Par un mémoire en défense enregistré le 12 novembre 2025, la commune de Guînes, représentée par Me Lou Deldique, conclut au rejet de la requête et à la mise à la charge de la SAS Hivory de la somme de 1 500 euros au titre de l’article L.761-1 du code de justice administrative.
Elle soutient que :
- le projet n’a jamais été présenté à la commune et le dossier d’information mairie (DIM) exigé par l’article L.34-9-1 du code des postes et des communications électroniques n’a jamais été déposé en mairie ;
- il n’y a pas d’urgence à statuer alors qu’il ressort des cartographies de l’ARCEP que la zone que l’antenne litigieuse a vocation à couvrir est déjà parfaitement couverte par SFR ; 99% de la population bénéficie d’une très bonne couverture internet mobile ; pour démontrer l’urgence, la société requérante ne s’appuie que sur des documents internes, dénués de toute valeur probante ;
- il n’existe aucun moyen de nature à créer un doute sérieux quant à la légalité de la décision attaquée :
- l’article UE.4.2. du PLUi vise les constructions au sens large et est bien applicable aux antennes-relais compte tenu de son objectif de préservation des paysages ; au demeurant, l’article R.421-9 du code de l’urbanisme mentionne bien les antennes-relais parmi les constructions nouvelles ;
- le projet méconnaît l’article UE 4 du PLUi ; l’obligation de respecter les lignes du paysage et de s’adapter au site s’applique en zone UE, quelle que soit la qualité du paysage ; Guînes est une petite ville historique de charme, où la silhouette de la tour et du clocher constituent des points d’appel dans un paysage globalement plat ; en outre, à 1,2 kilomètres au nord du projet, se situe le marais de Guînes, une zone naturelle d’une grande richesse, qui constitue un paysage remarquable ; le projet d’antenne, s’il se situe au cœur d’une zone d’activité, sera néanmoins visible depuis la Tour de l’Horloge, située à environ 1,5 km, en raison de sa hauteur de 42 mètres ; son aspect industriel tranchera indéniablement avec le paysage environnant ; l’implantation de cette construction vient rompre les lignes d’un paysage qui est aujourd’hui totalement plat, en y intégrant un motif vertical ; des efforts auraient pu être faits pour améliorer l’insertion de l’antenne, avec une moindre hauteur et un pylône plein de type monotube plutôt qu’en forme de treillis.
Vu :
- les autres pièces du dossier ;
- la requête enregistrée le 7 octobre 2025 sous le numéro 2509792 par laquelle Société Hivory demande l’annulation de la décision attaquée.
Vu :
- le code des postes et des communications électroniques ;
- le code des relations entre le public et l’administration ;
- le code de l’urbanisme ;
- le code de justice administrative.
Le président du tribunal a désigné Mme Legrand, vice-présidente, en application de l’article L. 511-2 du code de justice administrative, pour statuer sur les demandes de référé.
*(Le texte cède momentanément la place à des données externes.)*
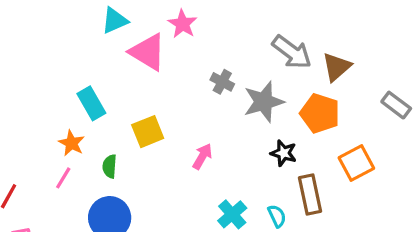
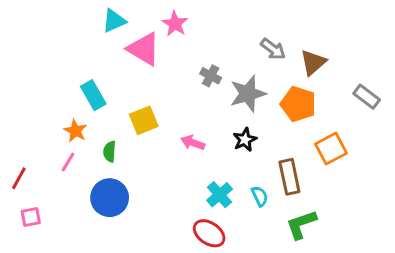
gray arrow: (292, 52) -> (273, 49), size x0.7
black star: (284, 153) -> (245, 140), moved, turned 30
pink arrow: (202, 156) -> (193, 143), turned -100

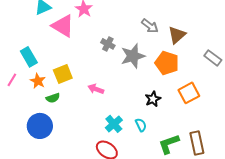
orange star: (75, 131) -> (38, 81), moved
black star: (245, 140) -> (153, 99), moved
green semicircle: (110, 152) -> (53, 98), moved, turned -112
pink line: (68, 162) -> (12, 80), moved
brown rectangle: (289, 177) -> (197, 143), moved

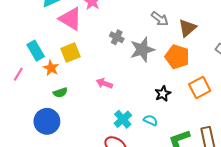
yellow square: (63, 74) -> (70, 53), moved
orange star: (38, 81) -> (51, 68), moved
cyan semicircle: (141, 125) -> (150, 120), turned -40

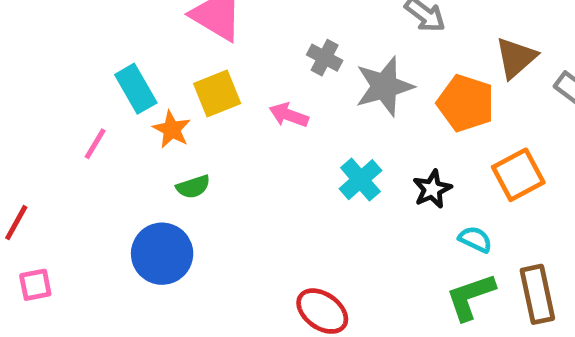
brown triangle: (187, 28) -> (516, 58), moved
pink arrow: (104, 83) -> (289, 115), moved
cyan cross: (123, 119) -> (360, 180), moved
cyan semicircle: (150, 120) -> (475, 239), moved

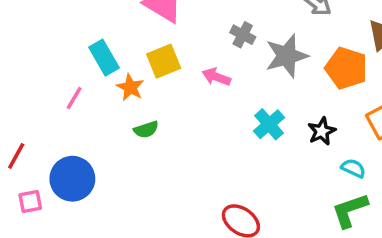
blue circle: (162, 254) -> (72, 179), moved

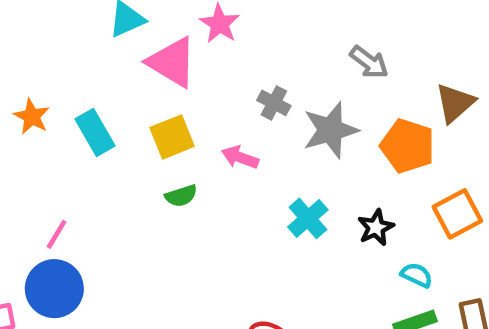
orange star: (130, 87) -> (32, 117), moved
pink line: (74, 98) -> (57, 234), moved
green semicircle: (146, 130) -> (181, 196), moved

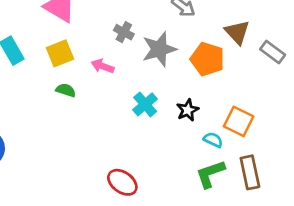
brown triangle: (455, 103) -> (237, 32), turned -32
green semicircle: (181, 196) -> (66, 90), turned -144
orange square: (457, 214) -> (239, 121), moved, turned -36

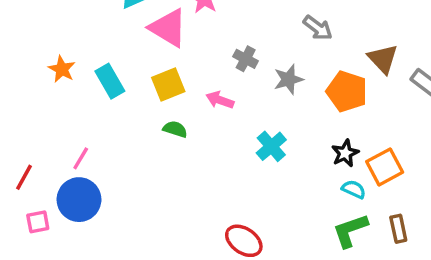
gray star: (159, 49) -> (288, 79), size x0.7
black star: (188, 110) -> (345, 153), moved
orange square: (239, 121) -> (385, 167), turned 36
brown rectangle: (250, 172) -> (398, 229), size x0.7

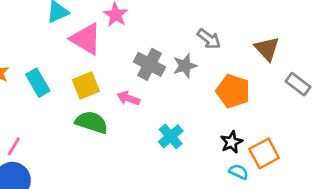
gray cross: (246, 59) -> (150, 64), size x1.5
brown triangle: (383, 59) -> (267, 49), moved
gray star: (288, 79) -> (185, 66), moved
green semicircle: (175, 129) -> (92, 122), size x1.6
Les parties ont été régulièrement averties du jour de l’audience.
Ont été entendus au cours de l’audience publique qui s’est tenue le 13 novembre 2025 à 10 heures 30 :
- le rapport de Mme Legrand,
- Me Lerouge de Guerdavid, avocate de la SAS Hivory, qui conclut aux mêmes fins que la requête par les mêmes moyens et soutient en outre que :
- l’urgence est caractérisée en raison de la conjonction de l’intérêt public, de l’intérêt de l’opérateur de téléphonie SFR pour remplir ses obligations à l’égard de l’Arcep et des intérêts propres de la société requérante ; si la commune conteste l’apport du projet, il ressort des cartes produites par la société requérante que le territoire est insuffisamment couvert en réseau 4G et que la société SFR n’a pas rempli ses objectifs à l’égard de l’Arcep ; la carte produite par l’opérateur est probante, alors que les cartes de l’Arcep ne prennent pas en compte des mesures techniques, telles que la densité de la population et la topographie des lieux ; le projet va couvrir une zone nouvellement urbanisée ; l’apport du projet au développement du réseau 5G n’est pas contesté par la commune ; l’opérateur a, à cet égard, un objectif à très court terme qui n’est pas encore rempli ; le seul apport 5G suffit à justifier le projet ;
- il existe un moyen de nature à créer un doute sérieux quant à la légalité de la décision attaquée :
- la décision méconnaît l’article UE.4.2. du PLUi dans la mesure où le projet n’est pas une construction mais une installation ; l’article R.111-27 du code de l’urbanisme n’est pas méconnu car le projet se situe dans une zone industrielle, à distance des points d’intérêt de Guînes ; l’impact du projet est limité de par l’aspect du pylône ; entre la Tour de l’horloge et le pylône, une butte obstruera toute intervisibilité ; la covisibilité s’apprécie depuis les espaces normalement accessibles par le public ; or, depuis le sol de l’église et de la tour de l’horloge le pylône ne sera pas visible ;
- les observations de Me Julie Mascaro, avocate de la commune de Guînes, qui conclut aux mêmes fins que précédemment et soutient en outre que :
- l’urgence n’est pas caractérisée : les cartographies de l’Arcep démontrent que la couverture est déjà parfaitement réalisée ;
- il n’existe aucun moyen de nature à créer un doute sérieux quant à la légalité de la décision attaquée : l’article UE.4.2. du PLUi est bien applicable au projet dans la mesure où l’antenne-relais est une construction ; il n’y a pas à démontrer d’intérêt particulier, qui, au demeurant, existe au plan patrimonial et paysager ; aucune photographie ne prouve que la butte permettrait de cacher la vue depuis le pylône sur l’un des sites ; l’antenne mesure 42 mètres de hauteur et sera visible depuis la tour de l’horloge qui est un site accessible au public qui offre un vaste panorama alentour.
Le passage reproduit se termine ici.